Extracted records:

Content starts

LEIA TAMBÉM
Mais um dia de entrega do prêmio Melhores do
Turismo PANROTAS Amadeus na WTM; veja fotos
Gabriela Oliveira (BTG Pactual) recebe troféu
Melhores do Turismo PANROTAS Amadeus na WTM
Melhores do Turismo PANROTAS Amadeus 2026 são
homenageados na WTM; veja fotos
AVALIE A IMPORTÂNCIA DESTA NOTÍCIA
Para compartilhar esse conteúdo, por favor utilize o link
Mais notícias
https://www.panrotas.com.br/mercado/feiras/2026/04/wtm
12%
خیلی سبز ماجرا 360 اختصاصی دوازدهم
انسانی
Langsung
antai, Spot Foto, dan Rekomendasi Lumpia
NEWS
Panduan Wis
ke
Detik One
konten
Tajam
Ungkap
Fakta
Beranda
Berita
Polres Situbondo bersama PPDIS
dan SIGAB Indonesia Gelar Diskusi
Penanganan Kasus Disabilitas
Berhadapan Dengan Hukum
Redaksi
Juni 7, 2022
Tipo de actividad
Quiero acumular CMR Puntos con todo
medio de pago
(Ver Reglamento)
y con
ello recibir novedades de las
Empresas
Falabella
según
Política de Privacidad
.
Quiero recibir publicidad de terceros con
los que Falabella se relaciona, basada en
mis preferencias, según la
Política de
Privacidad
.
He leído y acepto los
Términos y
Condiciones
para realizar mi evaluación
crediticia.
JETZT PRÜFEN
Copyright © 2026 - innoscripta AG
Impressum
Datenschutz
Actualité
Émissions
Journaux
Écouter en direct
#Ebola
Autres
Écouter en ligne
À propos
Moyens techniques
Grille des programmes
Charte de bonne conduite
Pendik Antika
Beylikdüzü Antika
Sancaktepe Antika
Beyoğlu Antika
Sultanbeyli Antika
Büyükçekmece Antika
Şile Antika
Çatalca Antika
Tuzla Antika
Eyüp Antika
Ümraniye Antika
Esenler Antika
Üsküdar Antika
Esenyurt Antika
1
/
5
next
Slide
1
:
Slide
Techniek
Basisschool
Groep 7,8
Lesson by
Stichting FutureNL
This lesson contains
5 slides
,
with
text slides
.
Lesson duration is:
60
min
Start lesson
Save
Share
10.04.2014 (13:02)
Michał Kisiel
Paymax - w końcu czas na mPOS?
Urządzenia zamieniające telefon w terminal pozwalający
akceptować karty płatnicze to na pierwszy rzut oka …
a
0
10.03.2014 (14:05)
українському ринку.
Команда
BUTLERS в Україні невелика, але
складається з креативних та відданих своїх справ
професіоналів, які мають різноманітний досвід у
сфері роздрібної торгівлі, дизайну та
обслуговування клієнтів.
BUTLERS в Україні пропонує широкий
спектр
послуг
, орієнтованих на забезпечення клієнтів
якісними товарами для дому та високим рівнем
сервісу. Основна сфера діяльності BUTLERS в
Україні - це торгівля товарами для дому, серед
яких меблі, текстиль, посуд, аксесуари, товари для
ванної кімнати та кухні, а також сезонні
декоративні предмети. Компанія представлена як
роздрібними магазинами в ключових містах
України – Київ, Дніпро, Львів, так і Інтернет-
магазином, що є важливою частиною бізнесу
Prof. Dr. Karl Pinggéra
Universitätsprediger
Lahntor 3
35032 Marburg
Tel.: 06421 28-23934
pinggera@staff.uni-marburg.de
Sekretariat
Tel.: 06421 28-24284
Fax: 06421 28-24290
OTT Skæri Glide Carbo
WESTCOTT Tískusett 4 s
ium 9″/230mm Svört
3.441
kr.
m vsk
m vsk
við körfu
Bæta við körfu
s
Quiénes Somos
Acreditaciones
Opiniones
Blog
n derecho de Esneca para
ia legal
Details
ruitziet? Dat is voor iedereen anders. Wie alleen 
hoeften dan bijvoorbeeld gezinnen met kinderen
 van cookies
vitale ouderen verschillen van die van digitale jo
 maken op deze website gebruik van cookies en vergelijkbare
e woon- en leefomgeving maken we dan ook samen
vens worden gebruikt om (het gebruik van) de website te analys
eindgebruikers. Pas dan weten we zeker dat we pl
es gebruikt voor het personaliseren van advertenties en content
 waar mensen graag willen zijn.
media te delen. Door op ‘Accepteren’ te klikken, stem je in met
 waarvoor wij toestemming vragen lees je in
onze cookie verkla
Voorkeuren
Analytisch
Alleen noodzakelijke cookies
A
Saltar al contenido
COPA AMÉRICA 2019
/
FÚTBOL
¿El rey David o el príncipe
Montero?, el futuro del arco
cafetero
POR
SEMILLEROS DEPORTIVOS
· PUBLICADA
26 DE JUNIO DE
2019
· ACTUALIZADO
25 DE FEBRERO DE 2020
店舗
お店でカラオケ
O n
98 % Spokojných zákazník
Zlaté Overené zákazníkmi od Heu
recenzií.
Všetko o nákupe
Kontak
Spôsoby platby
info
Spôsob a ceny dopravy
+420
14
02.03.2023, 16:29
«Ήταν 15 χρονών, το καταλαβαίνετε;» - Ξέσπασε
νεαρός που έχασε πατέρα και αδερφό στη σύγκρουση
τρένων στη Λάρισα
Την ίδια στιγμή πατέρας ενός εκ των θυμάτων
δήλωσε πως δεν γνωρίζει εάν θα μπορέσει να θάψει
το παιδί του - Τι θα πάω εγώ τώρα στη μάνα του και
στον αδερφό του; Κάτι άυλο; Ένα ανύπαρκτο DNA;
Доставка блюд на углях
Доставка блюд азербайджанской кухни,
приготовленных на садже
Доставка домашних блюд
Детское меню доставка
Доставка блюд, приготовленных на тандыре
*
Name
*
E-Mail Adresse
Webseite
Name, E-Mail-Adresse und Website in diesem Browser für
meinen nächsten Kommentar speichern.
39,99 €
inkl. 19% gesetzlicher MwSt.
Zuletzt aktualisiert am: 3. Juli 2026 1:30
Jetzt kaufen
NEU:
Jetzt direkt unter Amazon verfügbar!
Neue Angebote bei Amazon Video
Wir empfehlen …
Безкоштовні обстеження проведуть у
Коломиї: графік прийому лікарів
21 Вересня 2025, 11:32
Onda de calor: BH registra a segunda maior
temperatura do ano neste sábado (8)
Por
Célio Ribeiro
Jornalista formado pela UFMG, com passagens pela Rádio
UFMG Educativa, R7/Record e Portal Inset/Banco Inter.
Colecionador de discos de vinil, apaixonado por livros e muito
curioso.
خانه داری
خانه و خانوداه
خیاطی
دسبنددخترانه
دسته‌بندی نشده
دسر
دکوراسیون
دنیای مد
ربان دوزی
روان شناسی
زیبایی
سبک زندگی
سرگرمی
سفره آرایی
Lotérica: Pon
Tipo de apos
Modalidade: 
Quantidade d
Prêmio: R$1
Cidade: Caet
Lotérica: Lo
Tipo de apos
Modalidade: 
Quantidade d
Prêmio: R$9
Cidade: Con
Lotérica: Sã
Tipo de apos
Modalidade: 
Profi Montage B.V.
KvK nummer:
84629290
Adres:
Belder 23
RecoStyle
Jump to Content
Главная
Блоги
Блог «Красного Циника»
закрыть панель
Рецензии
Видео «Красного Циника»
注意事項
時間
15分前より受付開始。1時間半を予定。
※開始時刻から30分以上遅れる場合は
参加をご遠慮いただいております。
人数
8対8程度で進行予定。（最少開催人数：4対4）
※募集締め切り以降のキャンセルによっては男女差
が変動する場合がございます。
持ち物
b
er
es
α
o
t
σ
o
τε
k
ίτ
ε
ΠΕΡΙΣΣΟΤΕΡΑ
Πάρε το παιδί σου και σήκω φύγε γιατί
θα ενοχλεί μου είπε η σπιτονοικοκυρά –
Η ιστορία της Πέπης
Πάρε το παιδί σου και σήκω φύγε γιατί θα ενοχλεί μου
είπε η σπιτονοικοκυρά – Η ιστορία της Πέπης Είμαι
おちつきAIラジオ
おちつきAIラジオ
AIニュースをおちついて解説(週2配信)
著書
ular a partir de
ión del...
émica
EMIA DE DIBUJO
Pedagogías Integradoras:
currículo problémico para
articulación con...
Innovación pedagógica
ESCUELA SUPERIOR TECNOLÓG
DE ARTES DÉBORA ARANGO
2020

Content ends

What to do:
Your answer should be the lines above from the one containing "Condiciones" through the one containing "сфері роздрібної торгівлі, дизайну та", copied exactly and with both ends kept.

Answer to this problem:
Condiciones
para realizar mi evaluación
crediticia.
JETZT PRÜFEN
Copyright © 2026 - innoscripta AG
Impressum
Datenschutz
Actualité
Émissions
Journaux
Écouter en direct
#Ebola
Autres
Écouter en ligne
À propos
Moyens techniques
Grille des programmes
Charte de bonne conduite
Pendik Antika
Beylikdüzü Antika
Sancaktepe Antika
Beyoğlu Antika
Sultanbeyli Antika
Büyükçekmece Antika
Şile Antika
Çatalca Antika
Tuzla Antika
Eyüp Antika
Ümraniye Antika
Esenler Antika
Üsküdar Antika
Esenyurt Antika
1
/
5
next
Slide
1
:
Slide
Techniek
Basisschool
Groep 7,8
Lesson by
Stichting FutureNL
This lesson contains
5 slides
,
with
text slides
.
Lesson duration is:
60
min
Start lesson
Save
Share
10.04.2014 (13:02)
Michał Kisiel
Paymax - w końcu czas na mPOS?
Urządzenia zamieniające telefon w terminal pozwalający
akceptować karty płatnicze to na pierwszy rzut oka …
a
0
10.03.2014 (14:05)
українському ринку.
Команда
BUTLERS в Україні невелика, але
складається з креативних та відданих своїх справ
професіоналів, які мають різноманітний досвід у
сфері роздрібної торгівлі, дизайну та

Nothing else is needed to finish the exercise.